Teacher Chick said that local businesses have been receptive to the program, but some employers, especially those with small operations, are initially uncertain if they have anything for the students to do.

What they find, she said, is that there are plenty of possible roles the students can fill. In addition to Basho, the hotel and the News, placements have been made at Tom’s Market, the library, Dark Star Books, The Winds Cafe and with business property landlord Bob Baldwin, among others. 

The Yellow Springs Chamber of Commerce played a large role in getting the word out and in bringing businesses on board, Chick said.

Chamber President Karen Wintrow lauded the program. 

“I think it’s absolutely incredible,” she said in a recent phone interview. And while the Chamber was involved in helping launch the effort, Wintrow said the Brigade’s success was all its own. “They basically went out and did their own thing. … They’re an incredible group of kids.”

Mary Kay Smith, owner and chef at The Winds, was so impressed with  Harper Mesure, a junior, that she hired him over the winter holiday break, and he continues to go in each Saturday as a paid employee, working in the kitchen with food prep and cleanup.

“It was great,” Mesure said recently of being offered the job. “Mary Kay is my boss, and she taught me to use the dish washer,” he said. He also said he likes that the other workers are very helpful to him.

Mesure’s mother, Sylvia Ellison, who is also a member of the Yellow Springs school board, praises the program and its affects.

Besides the tangible job skills the students are learning, she pointed to a sense of accomplishment and pride that comes with knowing “you can complete a task and feel like people can count on you.”

It’s particularly empowering “to know that someone thinks you’re a good employee,” she added.

What’s more, work provides a “sense of purpose” that is immeasurable.

Ellison said that Harper’s job also “makes it more real to him to look ahead.” Life after high school is “not this abstract idea,” she said. “That’s huge, and huge for us as his parents. It makes it so much more comfortable to think about him moving ahead.”

While successful work experiences are welcome, they’re not the program’s primary goal, both Chick and the GCBDD’s Welhener said.

“We’ve placed kids in jobs they don’t like,” Chick said, noting that completing disagreeable tasks is real-world work experience, too. “They try different jobs to see where they’re successful, but we also let them fail a little bit.” And they learn from their mistakes.

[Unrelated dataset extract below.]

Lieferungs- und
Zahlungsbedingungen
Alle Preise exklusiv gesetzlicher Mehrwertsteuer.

Back in the classroom, the students work on personal portfolios, practice interview skills and write résumés. “We talk about having a reference,” among other résumé components, Chick said.

The job-skills training now extends to include Chick’s eighth-graders as well. The younger students work on such projects as stuffing envelopes and shredding paper for the Yellow Springs Senior Center. And they learn “simple things like giving a handshake or maintaining eye contact,” Chick said.

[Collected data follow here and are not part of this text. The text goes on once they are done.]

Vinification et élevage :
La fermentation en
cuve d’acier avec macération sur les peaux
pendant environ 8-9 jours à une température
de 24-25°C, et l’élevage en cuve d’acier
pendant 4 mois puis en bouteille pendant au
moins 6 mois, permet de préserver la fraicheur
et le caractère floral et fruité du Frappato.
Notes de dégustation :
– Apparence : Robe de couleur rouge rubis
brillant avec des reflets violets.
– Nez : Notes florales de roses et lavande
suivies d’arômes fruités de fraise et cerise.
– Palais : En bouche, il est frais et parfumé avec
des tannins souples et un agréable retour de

Helping students transition into the workforce after school “is an authentic need,” Chick said, noting that national statistics report three out of 10 adults with disabilities acquire gainful employment.

“That would not be acceptable for any other minority group,” she said.

The numbers are worse for people with intellectual and developmental disabilities, or IDD.

Merely 15 percent of adults with a developmental disability have paid jobs in their communities, according to a 2014 report produced by the Institute for Corporate Productivity and posted on the  ohioemploymentfirst.org website.

Among the report’s key findings is the conclusion that companies that hire people with IDD reap solid business benefits, including improved customer satisfaction, while gaining highly motivated workers whose profile “reads like that of an ideal employee,” particularly in terms of dependability, engagement, attendance, attention to work quality and productivity.

Chick said that while preparing her students for future employment, the Bulldog Brigade also serves to raise disability awareness within the village. Seeing these students at work, it’s obvious “these kids have skills,” she said.